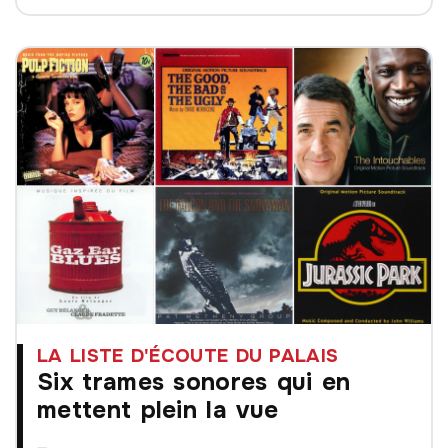
LA LISTE D'ÉCOUTE DU PALAIS
Six trames sonores qui en
mettent plein la vue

**What the task requires:**
Write down the full listing above exactly as it is, except for any images.

**Problem solution:**
LA LISTE D'ÉCOUTE DU PALAIS
Six trames sonores qui en
mettent plein la vue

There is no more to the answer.